September 25, 2012

Leaving School for Industry

Recently, several dear friends of mine have left graduate school for industry, only to be disillusioned. I have worked for over a decade but remain in love with the academic ideal. I offer modest but earnest words of support.

When we leave school for industry, we experience an abrupt transition from an environment that celebrates individual achievement to a marketplace that rewards organizational achievement. We each hope to express the full extent of our potential, to find a career that springs from the uniqueness of our talent and earned experience. Academic and artistic achievement are bounded by our own limits. If we cannot sharpen a turn of phrase, balance the poise of a composition, or structure a problem and its solution incisively, it is only ourselves. While these pursuits celebrate individual achievement, industry is a stage for competing organizations.

As individuals, we see the prosperity of talent around us and the gap between where we wish to be and where we are. Joining industry, we learn to perceive organizational achievement and talent with similar clarity.

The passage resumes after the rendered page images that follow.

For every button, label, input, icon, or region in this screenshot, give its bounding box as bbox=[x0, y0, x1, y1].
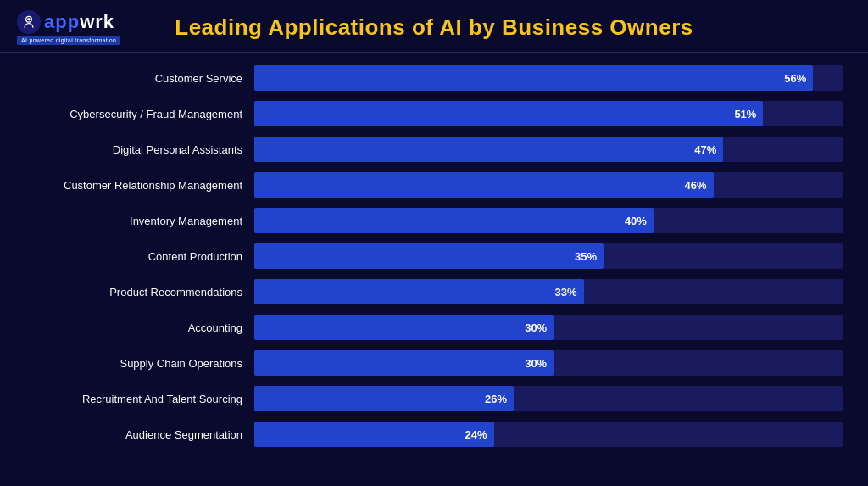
bar-percentage: 24% bbox=[465, 428, 487, 441]
main-title: Leading Applications of AI by Business O… bbox=[136, 14, 732, 41]
bar-label: Product Recommendations bbox=[8, 286, 254, 299]
bar-percentage: 51% bbox=[734, 108, 756, 120]
chart-row: Recruitment And Talent Sourcing26% bbox=[8, 382, 843, 416]
logo-tagline: AI powered digital transformation bbox=[17, 36, 120, 45]
chart-row: Audience Segmentation24% bbox=[8, 417, 843, 451]
bar-container: 26% bbox=[254, 386, 843, 411]
chart-row: Digital Personal Assistants47% bbox=[8, 132, 843, 166]
logo-icon bbox=[17, 10, 41, 34]
bar-percentage: 47% bbox=[694, 143, 716, 156]
bar-container: 56% bbox=[254, 65, 843, 91]
bar-container: 35% bbox=[254, 243, 843, 269]
chart-row: Inventory Management40% bbox=[8, 204, 843, 237]
bar-container: 24% bbox=[254, 422, 843, 447]
logo-name: appwrk bbox=[44, 11, 114, 33]
bar-label: Audience Segmentation bbox=[8, 428, 254, 441]
header: appwrk AI powered digital transformation… bbox=[0, 0, 868, 53]
bar-percentage: 30% bbox=[525, 357, 547, 370]
bar-label: Inventory Management bbox=[8, 215, 254, 227]
bar-label: Customer Service bbox=[8, 72, 254, 85]
bar-percentage: 30% bbox=[525, 321, 547, 334]
title-area: Leading Applications of AI by Business O… bbox=[136, 14, 732, 41]
logo-area: appwrk AI powered digital transformation bbox=[17, 10, 136, 45]
bar-container: 47% bbox=[254, 137, 843, 162]
bar-percentage: 33% bbox=[554, 286, 576, 299]
page-container: appwrk AI powered digital transformation… bbox=[0, 0, 868, 486]
svg-point-1 bbox=[27, 18, 30, 20]
chart-row: Cybersecurity / Fraud Management51% bbox=[8, 97, 843, 131]
bar-fill: 51% bbox=[254, 101, 763, 126]
chart-row: Customer Relationship Management46% bbox=[8, 168, 843, 202]
bar-container: 46% bbox=[254, 172, 843, 198]
chart-row: Customer Service56% bbox=[8, 61, 843, 95]
bar-fill: 30% bbox=[254, 315, 554, 340]
bar-percentage: 56% bbox=[784, 72, 806, 85]
bar-percentage: 26% bbox=[485, 393, 507, 405]
logo-text: appwrk bbox=[17, 10, 114, 34]
bar-fill: 24% bbox=[254, 422, 494, 447]
bar-fill: 35% bbox=[254, 243, 604, 269]
bar-container: 30% bbox=[254, 315, 843, 340]
chart-row: Product Recommendations33% bbox=[8, 275, 843, 309]
bar-label: Supply Chain Operations bbox=[8, 357, 254, 370]
bar-container: 51% bbox=[254, 101, 843, 126]
bar-percentage: 40% bbox=[625, 215, 647, 227]
chart-row: Accounting30% bbox=[8, 310, 843, 344]
bar-fill: 47% bbox=[254, 137, 723, 162]
bar-fill: 26% bbox=[254, 386, 514, 411]
bar-container: 33% bbox=[254, 279, 843, 304]
bar-percentage: 35% bbox=[575, 250, 597, 263]
bar-fill: 40% bbox=[254, 208, 654, 233]
chart-area: Customer Service56%Cybersecurity / Fraud… bbox=[0, 53, 868, 460]
bar-label: Customer Relationship Management bbox=[8, 179, 254, 192]
bar-fill: 46% bbox=[254, 172, 714, 198]
bar-label: Cybersecurity / Fraud Management bbox=[8, 108, 254, 120]
bar-label: Recruitment And Talent Sourcing bbox=[8, 393, 254, 405]
bar-label: Digital Personal Assistants bbox=[8, 143, 254, 156]
bar-fill: 33% bbox=[254, 279, 584, 304]
bar-container: 40% bbox=[254, 208, 843, 233]
bar-percentage: 46% bbox=[685, 179, 707, 192]
bar-container: 30% bbox=[254, 350, 843, 376]
bar-fill: 30% bbox=[254, 350, 554, 376]
bar-label: Content Production bbox=[8, 250, 254, 263]
chart-row: Content Production35% bbox=[8, 239, 843, 273]
chart-row: Supply Chain Operations30% bbox=[8, 346, 843, 380]
bar-label: Accounting bbox=[8, 321, 254, 334]
bar-fill: 56% bbox=[254, 65, 813, 91]
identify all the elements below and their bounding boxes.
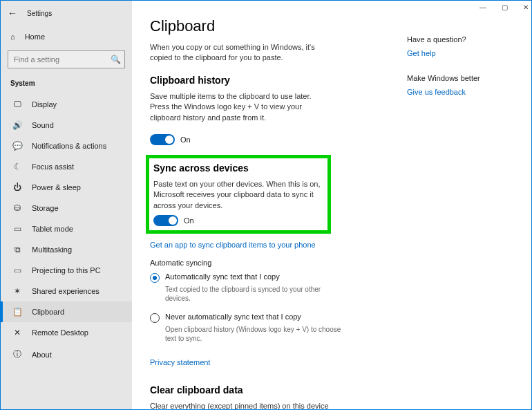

Organizations might gain competitive advantage through luck, team, experience, capital, relationships, brand, technology, or originality. The more clearly we see the mechanics of this inter-organization conflict, the better we understand the structure inside organizations. "Is it brand, technology, or sales that this organization needs help with? How does that match up with my talents and interests?" These challenges create opportunities for us, whether as employee or entrepreneur.

The marketplace will rarely allow a new contestant, whether individual or organization, to find glove fit opportunities. Between what is best for us and what is the opportunity in the marketplace is a gap. We must be patient. We must endure. Finally, we must compromise. Compromise wisely, for these decisions not only determine how effectively we compete, but ultimately who we are.